Copy out, from the entries below, each line that holds the string "Catálogos".

-----

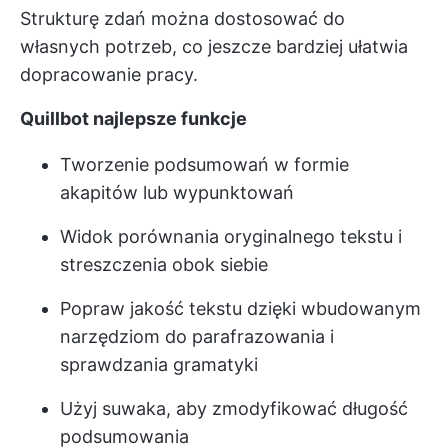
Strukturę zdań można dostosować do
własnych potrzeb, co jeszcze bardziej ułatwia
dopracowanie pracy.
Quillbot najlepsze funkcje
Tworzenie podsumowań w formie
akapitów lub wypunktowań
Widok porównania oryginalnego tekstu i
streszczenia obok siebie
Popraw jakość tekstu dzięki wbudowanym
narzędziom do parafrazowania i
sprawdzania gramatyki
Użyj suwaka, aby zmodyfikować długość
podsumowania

-----

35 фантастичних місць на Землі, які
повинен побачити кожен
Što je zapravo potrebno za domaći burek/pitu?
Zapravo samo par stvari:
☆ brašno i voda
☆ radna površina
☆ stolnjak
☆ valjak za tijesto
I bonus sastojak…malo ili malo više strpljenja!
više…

-----

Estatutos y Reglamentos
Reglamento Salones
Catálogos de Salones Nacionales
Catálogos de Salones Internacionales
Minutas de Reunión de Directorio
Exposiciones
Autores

-----

--- OUTPUT BELOW ---
Catálogos de Salones Nacionales
Catálogos de Salones Internacionales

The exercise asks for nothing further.